GRAND RAPIDS, Mich. (WOOD) — Car dealers and analysts say people who are selling their used cars currently are seeing unprecedented profits.
Doug Mosier, the used car manager at Betten Imports on 28th Street in Grand Rapids, said there’s a large demand for cars and very little inventory nationwide. Mosier credits supply chain issues as a result of the pandemic that have slowed the production of new cars, leading more buyers to turn to used cars.
“When we had the COVID shut down, I was a nonessential worker for a couple weeks but then the car business came back with a fury and we didn’t have a lot of cars. But now we’ve got more cars than we’ve had in a long time,” said Mosier as he stood in front of a line of used cars.
At Betten Imports, they say their used car stock typically comes from people turning their cars in after their lease is up.
“What’s happening now is people are buying their leased cars and the lease market really feeds us and with them buying their own cars we’ve had to figure out different ways to get cars,” Mosier added.
Mosier said the low supply of vehicles for dealers to buy means they’re paying much more to get the cars they can. This also means they have to sell the cars to drivers at a higher rate. Mosier said the demand has also resulted in more buyers from out-of-state reaching out to their dealership for specific cars. He said they’re now doing four to six out-of-state deals every month.
Auto West GR on 28th Street said they’re seeing similar issues. They say they normally find their used car stock at auctions but there haven’t been as many cars coming down that pipeline as there were pre-pandemic. They say they’ve found themselves reaching out directly to car owners more often than they were before.
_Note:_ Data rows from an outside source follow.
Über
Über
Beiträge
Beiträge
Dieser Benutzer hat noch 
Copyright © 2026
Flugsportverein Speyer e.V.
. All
“It’s not unheard of for us to go on Craigslist and buy vehicles, for us to shop on Facebook Marketplace ourselves to try and find vehicles. If we can find a good-quality vehicle from a consumer, we’re going to pay more just to get that vehicle in ourselves because we simply can’t get it at the auction,” said Autowest GR owner Donald Miller.
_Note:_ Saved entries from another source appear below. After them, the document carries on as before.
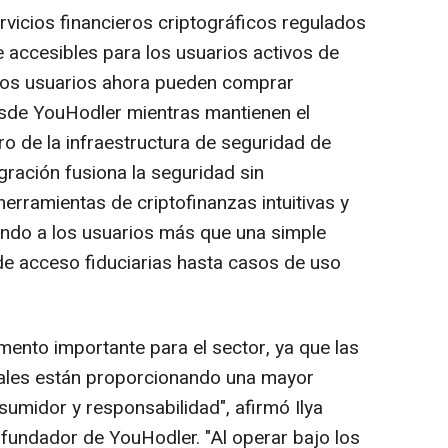
rvicios financieros criptográficos regulados
accesibles para los usuarios activos de
Los usuarios ahora pueden comprar
sde YouHodler mientras mantienen el
tro de la infraestructura de seguridad de
gración fusiona la seguridad sin
erramientas de criptofinanzas intuitivas y
endo a los usuarios más que una simple
e acceso fiduciarias hasta casos de uso
mento importante para el sector, ya que las
bales están proporcionando una mayor
nsumidor y responsabilidad", afirmó
Ilya
fundador de YouHodler. "Al operar bajo los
Miller says his team has the cars inspected to ensure their quality before adding them to the lot.
Miller says the high demand has forced him to put five buyers on the road to look for cars in other states to add to their inventory. He estimates used cars have gone up in value by about 22%. He says sellers are now getting more money for their used cars than ever before.
“You never really thought of a vehicle as an asset that’s going to climb in value over time but it’s been happening,” said Miller.
Analysts say this trend could continue for a year or more but there is potential for the market to topple.
“If we’re buying these vehicles at the absolute peak or frankly higher than the peak — in some cases some of these used vehicles are selling for as much or more than they sold new — that concerns me greatly as an analyst because you worry about the bottom falling out,” said Mike Wall, an Auto Analyst with S&P Global Mobility. “You worry about that owner owning that vehicle in two years and wanting to trade it in. One could say again that we’re at least going to be wrestling with elements of this for a good period of time. So I’m not saying that the prices are going to fall off a cliff but there’s a risk for certainly seeing a right sizing in vehicle pricing especially on the used vehicle side because it’s gone up like a rocket ship.”
Wall said although there’s a risk of prices dropping significantly, he doesn’t predict thing will change until the supply chain issues for new vehicle production are sorted out.
“I think you’re going to start to see some of these component shortages improve but it’s not a light switch, that’s the challenge with all of this. It’s going to be a progression,” said Wall.
Wall recommends people in the market to buy a used car remain flexible with their wish list as inventory remains low. He also recommends people put down as much money as they can on used cars, beware of your interest rates and try to get a shorter-term loan if possible.
Dealers also say cars like SUVs and trucks are beginning to decrease and in some cases plateau in price as demand falls due to high gas prices.